The full report and some of what follows is highly technical so if you want to skip all that, you can scroll down where we summarize some of the results

Test Method: There are various possible methods that can be used to test GS samples. The data discussed here was acquired with an instrument called a Nanodrop Spectrophotometer. A Nanodrop passes light through a sample and measures the absorption of the light as a function of wavelength (color). The Nanodrop device is really designed to analyze RNA samples which have a characteristic absorption band in the UV (ultraviolet) which peaks near 260nm (nanometers). Since GS is able to bind to RNA in the virus, it turns out that GS has an absorption profile that is similar to RNA in the same range of wavelengths. While RNA has a single absorption band near 260nm, GS has two absorption bands: one near 240nm and another one near 300nm. We believe this method is very good for measuring concentration and also provides some data on purity. The gold standard method for purity would be High Pressure Liquid Chromatography with Mass Spectroscopy (HPLC-MS). This type of machine is very expensive and more easily damaged. Since an HPLC-MS was not readily available, we have done the best we could with the Nanodrop.

The Nanodrop is an very sensitive instrument. In order to get GS samples in a good range for measurement, they had to be diluted at 1:120. Data was also acquired at half that dilution (1:60). To determine actual concentration, we prepared Standard samples at various dilutions using GS powder provided by one of the more trusted GS brands. The concentrations are quoted relative to 15mg/ml but the actual data shown here was taken at 1:120 dilution.

Capella and Brava: The plot below shows three data sets: the 15mg/ml standard, a recent random sample from a Capella shipment, and a recent random sample from a Brava shipment. The higher the peak, the more light was absorbed indicating higher concentration. From details of the shape of the curve, we can infer some information about purity. We will leave the purity discussion for the complete report. The surprising result we see here is that the actual concentrations for Capella and Brava are higher than the quoted 15mg/ml. This result is of course based on the accuracy of the Standard preparation. Since the Standards were prepared and tested three times, we have high confidence that these results are correct to within 5%. The data suggests that both Capella and Brava are around 18mg/ml and Brava has slightly more GS than Capella.

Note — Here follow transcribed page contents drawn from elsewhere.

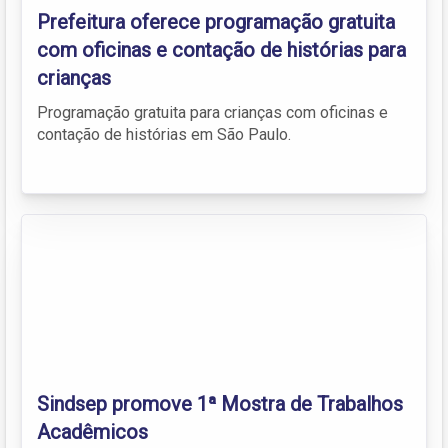
Prefeitura oferece programação gratuita
com oficinas e contação de histórias para
crianças
Programação gratuita para crianças com oficinas e
contação de histórias em São Paulo.
Sindsep promove 1ª Mostra de Trabalhos
Acadêmicos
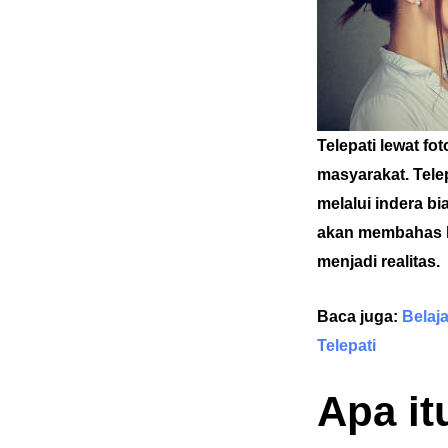
Telepati lewat f
masyarakat. Tele
melalui indera bi
akan membahas le
menjadi realitas.
Baca juga:
Belaj
Telepati
Apa it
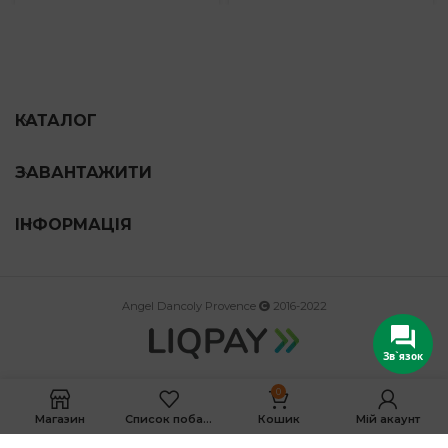
range:
482 грн
through
1,283 грн
КАТАЛОГ
ЗАВАНТАЖИТИ
ІНФОРМАЦІЯ
Angel Dancoly Provence
2016-2022
Зв`язок
0
Магазин
Список побажань
Кошик
Мій акаунт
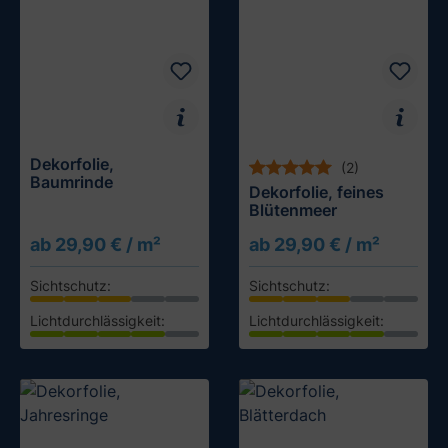
Dekorfolie,
(2)
Baumrinde
Dekorfolie, feines
Blütenmeer
ab 29,90 € / m²
ab 29,90 € / m²
Sichtschutz:
Sichtschutz:
Lichtdurchlässigkeit:
Lichtdurchlässigkeit:
Muster testen
Muster testen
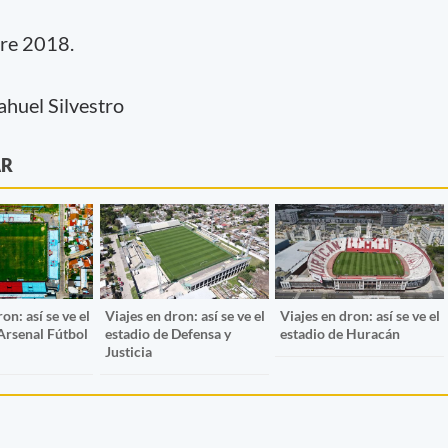
bre 2018.
ahuel Silvestro
AR
on: así se ve el
Viajes en dron: así se ve el
Viajes en dron: así se ve el
Arsenal Fútbol
estadio de Defensa y
estadio de Huracán
Justicia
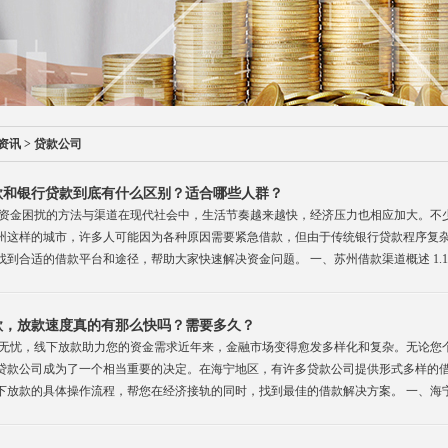
资讯
>
贷款公司
款和银行贷款到底有什么区别？适合哪些人群？
资金困扰的方法与渠道在现代社会中，生活节奏越来越快，经济压力也相应加大。不
州这样的城市，许多人可能因为各种原因需要紧急借款，但由于传统银行贷款程序复
到合适的借款平台和途径，帮助大家快速解决资金问题。 一、苏州借款渠道概述 1.
款，放款速度真的有那么快吗？需要多久？
无忧，线下放款助力您的资金需求近年来，金融市场变得愈发多样化和复杂。无论您
贷款公司成为了一个相当重要的决定。在海宁地区，有许多贷款公司提供形式多样的
放款的具体操作流程，帮您在经济接轨的同时，找到最佳的借款解决方案。 一、海宁贷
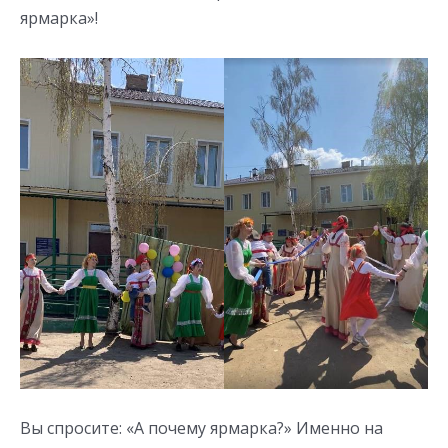
ярмарка»!
Вы спросите: «А почему ярмарка?» Именно на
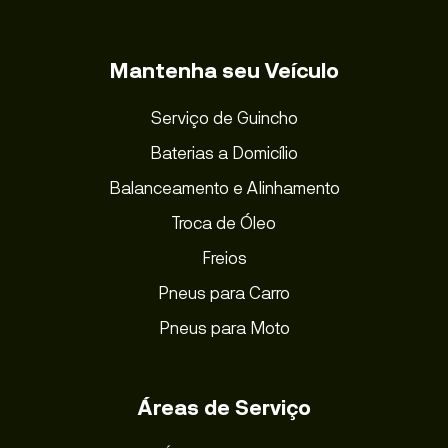
Mantenha seu Veículo
Serviço de Guincho
Baterias a Domicílio
Balanceamento e Alinhamento
Troca de Óleo
Freios
Pneus para Carro
Pneus para Moto
Áreas de Serviço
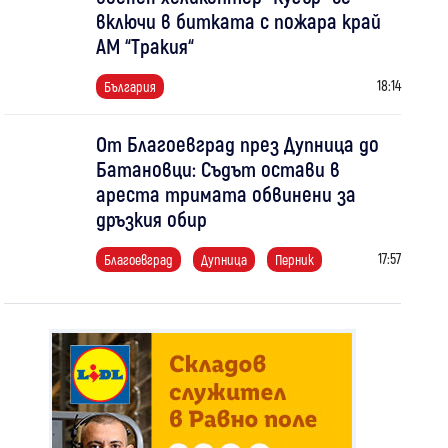
включи в битката с пожара край
АМ “Тракия“
18:14
България
От Благоевград през Дупница до
Батановци: Съдът остави в
ареста тримата обвинени за
дръзкия обир
17:57
Благоевград
Дупница
Перник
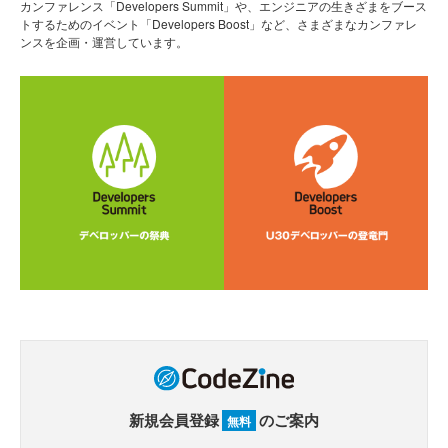
カンファレンス「Developers Summit」や、エンジニアの生きざまをブース
トするためのイベント「Developers Boost」など、さまざまなカンファレ
ンスを企画・運営しています。
新規会員登録
のご案内
無料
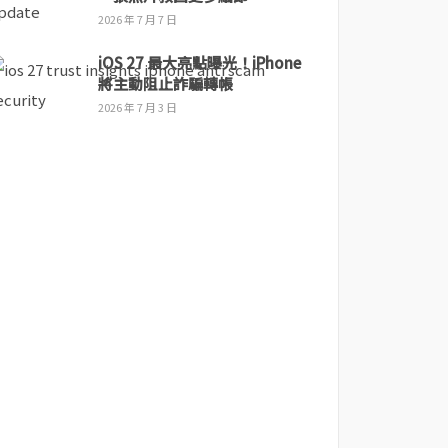
2026 年 7 月 7 日
iOS 27 最大亮點曝光！iPhone
將主動阻止詐騙轉帳
2026 年 7 月 3 日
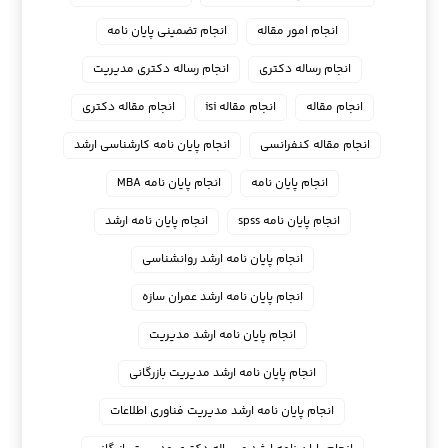
انجام امور مقاله
انجام تضمینی پایان نامه
انجام رساله دکتری
انجام رساله دکتری مدیریت
انجام مقاله
انجام مقاله isi
انجام مقاله دکتری
انجام مقاله کنفرانسی
انجام پايان نامه كارشناسي ارشد
انجام پایان نامه
انجام پایان نامه MBA
انجام پایان نامه spss
انجام پایان نامه ارشد
انجام پایان نامه ارشد روانشناسی
انجام پایان نامه ارشد عمران سازه
انجام پایان نامه ارشد مدیریت
انجام پایان نامه ارشد مدیریت بازرگانی
انجام پایان نامه ارشد مدیریت فناوری اطلاعات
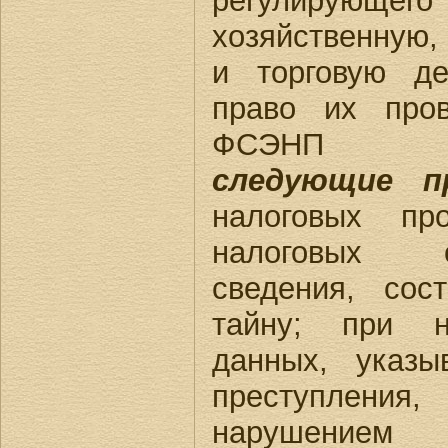
регулирующ
хозяйственную,
и торговую де
право их пров
ФСЭ
следующие пр
налоговых пр
налоговых о
сведения, сос
тайну; при н
данных, указ
преступлен
нарушением з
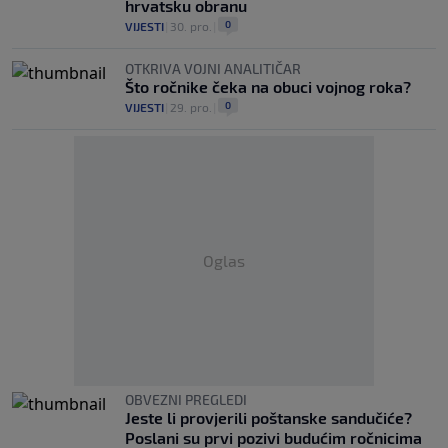
hrvatsku obranu
0
VIJESTI
|
30. pro.
|
OTKRIVA VOJNI ANALITIČAR
Što ročnike čeka na obuci vojnog roka?
0
VIJESTI
|
29. pro.
|
Oglas
OBVEZNI PREGLEDI
Jeste li provjerili poštanske sandučiće?
Poslani su prvi pozivi budućim ročnicima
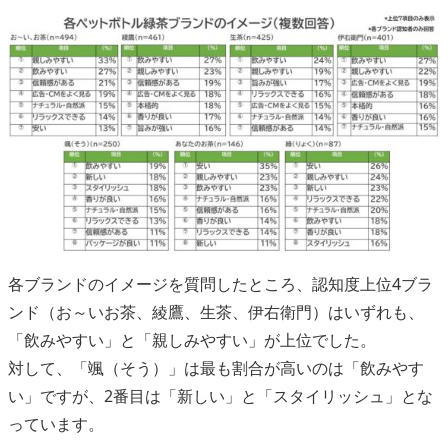
各ブランドのイメージを質問したところ、認知度上位4ブラ
ンド（お～いお茶、綾鷹、生茶、伊右衛門）はいずれも、
「飲みやすい」と「親しみやすい」が上位でした。
対して、「颯（そう）」は最も割合が高いのは「飲みやす
い」ですが、2番目は「新しい」と「スタイリッシュ」とな
っています。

Hero: Hero is a brand that is widely sold in other groups. This sample from a “white cap” bottle is claimed to have a higher GS concentration (than the 15mg/ml standard) of 16.5 mg/ml. We can see in plot below that the hero data very closely overlays the data for the 15mg/ml Standard. Clearly it is not 16.5mg/ml. This is the what people mean when they caution owners that want to treat their cats that the available products are black market.